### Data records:
________________________________________

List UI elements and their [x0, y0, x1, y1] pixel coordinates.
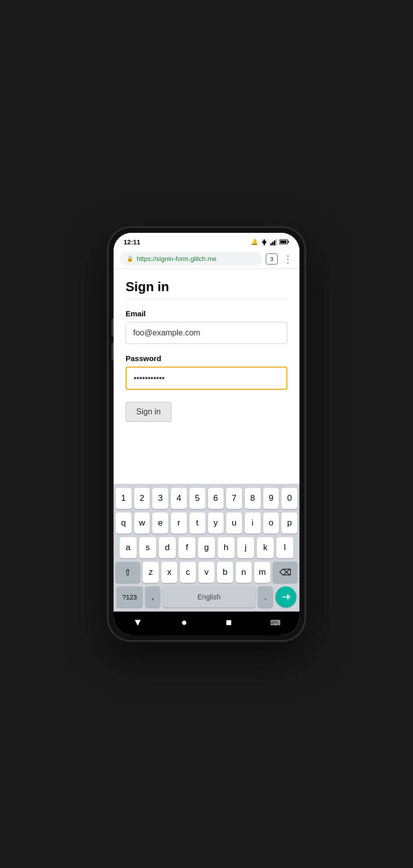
- page-content: Sign in Email Password Sign in: [114, 269, 299, 484]
- key-v[interactable]: v: [198, 562, 215, 583]
- key-9[interactable]: 9: [263, 488, 279, 509]
- url-domain: signin-form.glitch.me: [156, 255, 217, 263]
- key-c[interactable]: c: [180, 562, 196, 583]
- email-label: Email: [126, 309, 287, 318]
- sign-in-button[interactable]: Sign in: [126, 402, 171, 422]
- phone-screen: 12:11 🔔: [114, 233, 299, 635]
- password-input[interactable]: [126, 367, 287, 390]
- shift-key[interactable]: ⇧: [116, 562, 140, 583]
- nav-bar: ▼ ● ■ ⌨: [114, 612, 299, 635]
- key-3[interactable]: 3: [152, 488, 168, 509]
- key-0[interactable]: 0: [281, 488, 297, 509]
- keyboard-zxcv-row: ⇧ z x c v b n m ⌫: [116, 562, 297, 583]
- svg-point-3: [264, 244, 265, 245]
- more-options-button[interactable]: ⋮: [282, 254, 293, 264]
- key-b[interactable]: b: [217, 562, 233, 583]
- svg-rect-4: [270, 243, 272, 245]
- status-icons: 🔔: [251, 238, 289, 245]
- svg-rect-9: [280, 241, 287, 243]
- key-2[interactable]: 2: [134, 488, 150, 509]
- battery-icon: [279, 239, 289, 245]
- period-key[interactable]: .: [258, 586, 273, 607]
- page-title: Sign in: [126, 279, 287, 295]
- key-a[interactable]: a: [120, 537, 137, 558]
- key-g[interactable]: g: [198, 537, 215, 558]
- password-label: Password: [126, 354, 287, 363]
- signal-icon: [270, 238, 277, 245]
- key-i[interactable]: i: [245, 512, 261, 534]
- tab-count-button[interactable]: 3: [266, 253, 278, 265]
- svg-rect-10: [288, 241, 289, 242]
- delete-key[interactable]: ⌫: [273, 562, 297, 583]
- key-1[interactable]: 1: [116, 488, 132, 509]
- recents-nav-icon[interactable]: ■: [226, 617, 232, 628]
- key-u[interactable]: u: [226, 512, 242, 534]
- key-o[interactable]: o: [263, 512, 279, 534]
- status-time: 12:11: [124, 238, 140, 246]
- key-e[interactable]: e: [152, 512, 168, 534]
- browser-bar: 🔒 https://signin-form.glitch.me 3 ⋮: [114, 249, 299, 269]
- lock-icon: 🔒: [127, 255, 134, 262]
- keyboard-number-row: 1 2 3 4 5 6 7 8 9 0: [116, 488, 297, 509]
- status-bar: 12:11 🔔: [114, 233, 299, 249]
- key-7[interactable]: 7: [226, 488, 242, 509]
- key-t[interactable]: t: [189, 512, 205, 534]
- svg-rect-5: [272, 242, 274, 245]
- url-protocol: https://: [137, 255, 156, 263]
- enter-key[interactable]: [275, 586, 296, 607]
- key-8[interactable]: 8: [245, 488, 261, 509]
- key-d[interactable]: d: [159, 537, 176, 558]
- language-key[interactable]: English: [163, 586, 255, 607]
- key-s[interactable]: s: [139, 537, 156, 558]
- key-6[interactable]: 6: [208, 488, 224, 509]
- back-nav-icon[interactable]: ▼: [133, 617, 143, 628]
- key-4[interactable]: 4: [171, 488, 187, 509]
- key-j[interactable]: j: [237, 537, 254, 558]
- key-q[interactable]: q: [116, 512, 132, 534]
- key-n[interactable]: n: [236, 562, 252, 583]
- comma-key[interactable]: ,: [145, 586, 160, 607]
- key-h[interactable]: h: [218, 537, 235, 558]
- phone-frame: 12:11 🔔: [109, 228, 304, 640]
- volume-up-button[interactable]: [112, 318, 114, 336]
- symbols-key[interactable]: ?123: [117, 586, 143, 607]
- key-y[interactable]: y: [208, 512, 224, 534]
- keyboard-bottom-row: ?123 , English .: [116, 586, 297, 607]
- key-r[interactable]: r: [171, 512, 187, 534]
- notification-icon: 🔔: [251, 238, 258, 245]
- home-nav-icon[interactable]: ●: [181, 617, 187, 628]
- svg-rect-7: [276, 239, 277, 245]
- key-k[interactable]: k: [257, 537, 274, 558]
- volume-down-button[interactable]: [112, 342, 114, 361]
- key-w[interactable]: w: [134, 512, 150, 534]
- keyboard-asdf-row: a s d f g h j k l: [116, 537, 297, 558]
- key-f[interactable]: f: [178, 537, 195, 558]
- key-5[interactable]: 5: [189, 488, 205, 509]
- keyboard: 1 2 3 4 5 6 7 8 9 0 q w e r t y u i: [114, 484, 299, 612]
- key-p[interactable]: p: [281, 512, 297, 534]
- keyboard-qwerty-row: q w e r t y u i o p: [116, 512, 297, 534]
- key-m[interactable]: m: [254, 562, 270, 583]
- key-x[interactable]: x: [161, 562, 177, 583]
- url-bar[interactable]: 🔒 https://signin-form.glitch.me: [120, 252, 262, 266]
- wifi-icon: [260, 238, 268, 245]
- key-z[interactable]: z: [143, 562, 159, 583]
- key-l[interactable]: l: [276, 537, 293, 558]
- email-input[interactable]: [126, 322, 287, 344]
- url-text: https://signin-form.glitch.me: [137, 255, 217, 263]
- svg-rect-6: [274, 240, 275, 245]
- keyboard-nav-icon[interactable]: ⌨: [270, 619, 280, 627]
- title-divider: [126, 299, 287, 299]
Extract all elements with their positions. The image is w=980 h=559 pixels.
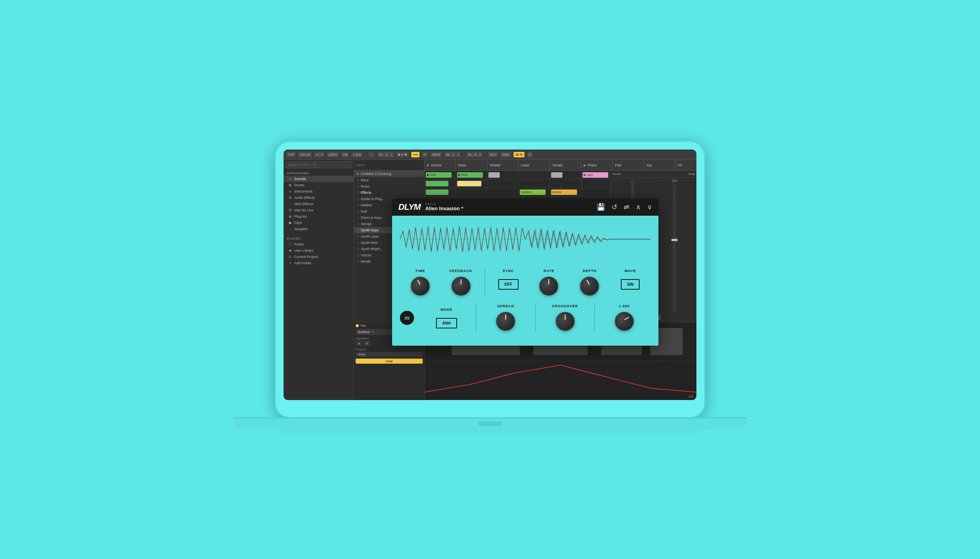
prev-preset-button[interactable]: ∧ <box>636 203 641 211</box>
clip-drums-1[interactable]: ▶ Slow <box>425 171 456 179</box>
spread-knob[interactable] <box>496 312 515 331</box>
sidebar-item-add-folder[interactable]: + Add Folder... <box>284 260 354 266</box>
track-header-pad[interactable]: Pad <box>613 160 644 170</box>
clip-bass-3[interactable] <box>456 188 487 196</box>
loop-btn[interactable]: Loop <box>356 359 423 364</box>
param-crossover: CROSSOVER <box>539 304 591 332</box>
track-header-drums[interactable]: ▶ Drums <box>425 160 456 170</box>
clip-block-bass-2[interactable] <box>457 181 481 186</box>
sidebar-item-user-library[interactable]: ♣ User Library <box>284 247 354 254</box>
clip-dropdown[interactable]: ▼ <box>371 330 374 334</box>
track-header-piano[interactable]: ▶ Piano <box>581 160 613 170</box>
clip-vocals-1[interactable] <box>550 171 581 179</box>
metronome-btn[interactable]: ⟳ <box>422 152 428 157</box>
sidebar-item-drums[interactable]: ⊞ Drums <box>284 182 354 188</box>
next-preset-button[interactable]: ∨ <box>647 203 652 211</box>
fader-thumb-2[interactable] <box>671 239 678 241</box>
sidebar-item-clips[interactable]: ▶ Clips <box>284 220 354 226</box>
clip-shaker-3[interactable] <box>487 188 519 196</box>
clip-block-vocals[interactable] <box>551 172 562 178</box>
clip-block[interactable]: ▶ Slow <box>426 172 452 178</box>
position-display[interactable]: 23 . 2 . 2 <box>377 152 394 157</box>
params-row-2: m MODE ANA <box>400 304 651 332</box>
track-header-fx[interactable]: FX <box>675 160 696 170</box>
crossover-knob[interactable] <box>556 312 575 331</box>
clip-piano-2[interactable] <box>581 179 610 188</box>
sidebar-item-samples[interactable]: → Samples <box>284 226 354 232</box>
end-position[interactable]: 49 . 1 . 1 <box>444 152 461 157</box>
sig-den[interactable]: 4 <box>363 341 370 346</box>
clip-piano-3[interactable] <box>581 188 610 196</box>
clip-block-bass[interactable]: ▶ Slow <box>457 172 483 178</box>
patch-name[interactable]: Alien Invasion * <box>425 206 592 211</box>
clip-vocals-3[interactable]: Buildup <box>550 188 581 196</box>
track-header-arp[interactable]: Arp <box>644 160 675 170</box>
groove-display[interactable]: None <box>356 352 423 357</box>
sidebar-item-current-project[interactable]: ▷ Current Project <box>284 254 354 260</box>
clip-shaker-2[interactable] <box>487 179 519 188</box>
param-depth: DEPTH <box>569 269 610 296</box>
browser-item-ambient[interactable]: ▶ Ambient & Evolving <box>354 171 424 177</box>
clip-bass-1[interactable]: ▶ Slow <box>456 171 487 179</box>
piano-expand[interactable]: ▶ <box>584 163 586 167</box>
key-btn[interactable]: KEY <box>488 152 498 157</box>
clip-block-lead-3[interactable]: Variation <box>520 189 546 195</box>
track-header-bass[interactable]: Bass <box>456 160 487 170</box>
laptop-screen: TAP 130.00 4 / 4 130% O● 1 Bar → 23 . 2 … <box>284 150 696 400</box>
sync-button[interactable]: OFF <box>498 279 519 290</box>
time-knob[interactable] <box>411 277 430 296</box>
clip-block-piano[interactable]: ▶ Light <box>582 172 608 178</box>
sig-num[interactable]: 4 <box>356 341 362 346</box>
clip-block-3[interactable] <box>426 189 448 195</box>
browser-item-effects[interactable]: ▷ Effects <box>354 189 424 196</box>
sidebar-item-plugins[interactable]: ⊕ Plug-ins <box>284 213 354 220</box>
random-button[interactable]: ⇌ <box>624 203 629 211</box>
clip-lead-3[interactable]: Variation <box>519 188 550 196</box>
sidebar-item-packs[interactable]: □ Packs <box>284 241 354 247</box>
sidebar-item-midi-effects[interactable]: ⟋ MIDI Effects <box>284 201 354 207</box>
search-input[interactable] <box>285 161 352 168</box>
sidebar-item-instruments[interactable]: ∿ Instruments <box>284 188 354 195</box>
d-btn[interactable]: D <box>527 152 533 157</box>
zoom-pct[interactable]: 19 % <box>514 152 525 157</box>
clip-shaker-1[interactable] <box>487 171 519 179</box>
midi-btn[interactable]: MIDI <box>501 152 511 157</box>
mode-button[interactable]: ANA <box>436 318 457 328</box>
zoom-display[interactable]: 130% <box>327 152 339 157</box>
feedback-knob[interactable] <box>452 277 470 296</box>
browser-item-brass[interactable]: ▷ Brass <box>354 183 424 189</box>
track-header-lead[interactable]: Lead <box>519 160 550 170</box>
follow-btn[interactable]: ⟹ <box>411 152 419 157</box>
track-header-vocals[interactable]: Vocals <box>550 160 581 170</box>
clip-drums-3[interactable] <box>425 188 456 196</box>
wave-button[interactable]: SIN <box>621 279 640 290</box>
clip-block-shaker[interactable] <box>488 172 500 178</box>
sidebar-item-audio-effects[interactable]: ≋ Audio Effects <box>284 195 354 201</box>
clip-block-vocals-3[interactable]: Buildup <box>551 189 577 195</box>
clip-drums-2[interactable] <box>425 179 456 188</box>
mode-label: MODE <box>441 308 453 312</box>
transport-controls[interactable]: ■ ● ✚ <box>396 152 409 157</box>
rate-knob[interactable] <box>539 277 558 296</box>
depth-knob[interactable] <box>580 277 599 296</box>
clip-piano-1[interactable]: ▶ Light <box>581 171 610 179</box>
new-btn[interactable]: NEW <box>430 152 442 157</box>
clip-vocals-2[interactable] <box>550 179 581 188</box>
tap-button[interactable]: TAP <box>286 152 296 157</box>
value-knob[interactable] <box>615 312 634 331</box>
bpm-display[interactable]: 130.00 <box>298 152 312 157</box>
track-header-shaker[interactable]: Shaker <box>487 160 519 170</box>
time-sig[interactable]: 4 / 4 <box>314 152 324 157</box>
clip-block-2[interactable] <box>426 181 448 186</box>
save-button[interactable]: 💾 <box>597 203 605 211</box>
sidebar-item-sounds[interactable]: ♪ Sounds <box>284 176 354 182</box>
browser-item-bass[interactable]: ▷ Bass <box>354 177 424 183</box>
clip-lead-1[interactable] <box>519 171 550 179</box>
drums-expand[interactable]: ▶ <box>427 163 430 167</box>
undo-button[interactable]: ↺ <box>611 203 617 211</box>
fader-track-2[interactable] <box>673 183 676 312</box>
sidebar-item-max[interactable]: ⊡ Max for Live <box>284 207 354 213</box>
quantize-display[interactable]: 1 Bar <box>351 152 363 157</box>
clip-lead-2[interactable] <box>519 179 550 188</box>
clip-bass-2[interactable] <box>456 179 487 188</box>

________________________________________

Find each line in the records holding the string "Slow" and show it.

clip-drums-1[interactable]: ▶ Slow <box>425 171 456 179</box>
clip-block[interactable]: ▶ Slow <box>426 172 452 178</box>
clip-block-bass[interactable]: ▶ Slow <box>457 172 483 178</box>
clip-bass-1[interactable]: ▶ Slow <box>456 171 487 179</box>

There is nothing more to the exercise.